Semiquincentennial Edition
Apple Pages doesn’t recognize “semiquincentennial” and keeps underlining it as misspelled. Not very patriotic, Apple.
(Apparently Pages wants me to hyphenate the word, but that looks weird and pedantic so I’m keeping it [allegedly] misspelled.)
After taking June off from posting, I’m easing back into things this week with a short list of recommendations focused on the semiquincentennial. Every publication in the United States (and many abroad) has put out something on the 250th celebration, and I quite honestly have many other things to do; I couldn’t read it all. So the links below are a somewhat scattered collection of whatever caught my eye, usually due to either the topic (interesting/quirky) or author (someone whose writing I know and trust).
I also had a thematically appropriate book to read this weekend, thanks to my library hold coming in at just the right time. When the Declaration of Independence Was News, by historian Emily Sneff, is a deep-dive into how the document circulated through the colonies and across the Atlantic during the second half of 1776. From my review at The StoryGraph:
It took time for the Declaration of Independence to circulate. In an era before speedy telegraph communication—let alone the instant messaging of today—the document was either laboriously hand-copied or typeset, then sent via horse or ship to readers elsewhere. While Philadelphians heard about the declaration almost immediately after its adoption on July 4, 1776, news of the Continental Congress’s decision to sever ties with King George III moved along land and sea networks at an uneven pace over the following weeks and months.
I’ll be back to normal programming next Sunday. Thanks for joining me this week.
Recommendations
Claire Aubin and No Such Thing, Benjamin Franklin episode (This Guy Sucked podcast)
After the article ran and the harassment began, the people who gave tours on that mountaintop, the people whose job was to walk visitors through the house Jefferson built and the world the people he enslaved built alongside it, had to learn how to handle visitors who arrived with scripted provocations and hidden cameras. They had to learn what to do when someone stepped behind a sugar maple with a phone. They woke up to strangers in their in-boxes. They absorbed what the institution would not absorb for them. — Bridget Gillespie, “What Broke Monticello”
Morgan Jerkins, “It’s America’s 250th birthday. And Black Americans are sitting out the celebrations”
Sarah Lyall, “The Founding Father Who Sought a Last-Minute Deal to Avert the Revolution”

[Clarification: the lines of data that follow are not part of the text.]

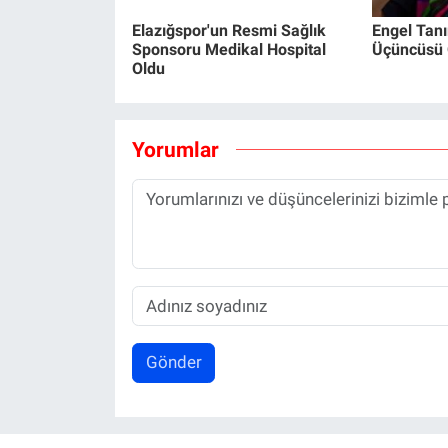
Elazığspor'un Resmi Sağlık
Engel Tan
Sponsoru Medikal Hospital
Üçüncüsü 
Oldu
Yorumlar
Gönder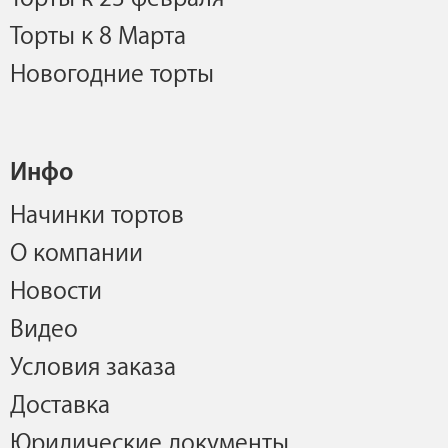
Торты к 8 Марта
Новогодние торты
Инфо
Начинки тортов
О компании
Новости
Видео
Условия заказа
Доставка
Юридические документы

Among an endless array of tchotchkes, knick-knacks, trinkets, and schlock, was there a single item that truly captured the “spirit of 2026”? Could such an item even exist in our fragmented, algorithmic shopping age? I visited airport gift shops and mall kiosks, waded through online marketplaces filled with AI-generated retail sludge, got banned from Etsy, and talked to researchers, curators, and cowboy hat–wearing travelers to try to find out. — John Garrison Marks, “‘We Hold These Truds’: A Search For The Weirdest Piece Of America 250 Merchandise”
Viet Thanh Nguyen, “American Dream, American Nightmare”

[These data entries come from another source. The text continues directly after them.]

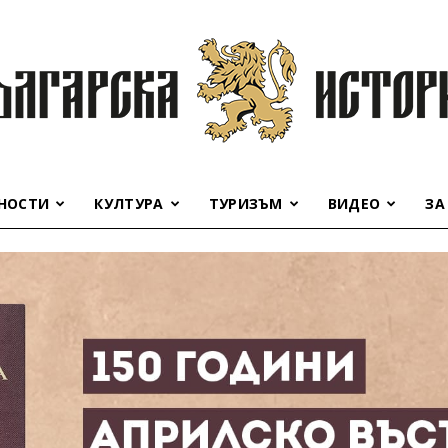
НОСТИ
КУЛТУРА
ТУРИЗЪМ
ВИДЕО
ЗА
Българска
история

Einav Rabinovitch-Fox, “Common Threads: The Commercialization of the U.S. Bicentennial”
Lizzie Skurnick, with photos by Lucy Lu, “The Fight to Fight: Black Soldiers in the Revolutionary War”
Ishaan Tharoor, “Why the Last Battle of the American Revolution Was Fought in India”
Featured photo: Independence Hall, Philadelphia, PA, April 5, 2026. (A repeat photo, but what’s more Fourth of July than Independence Hall?)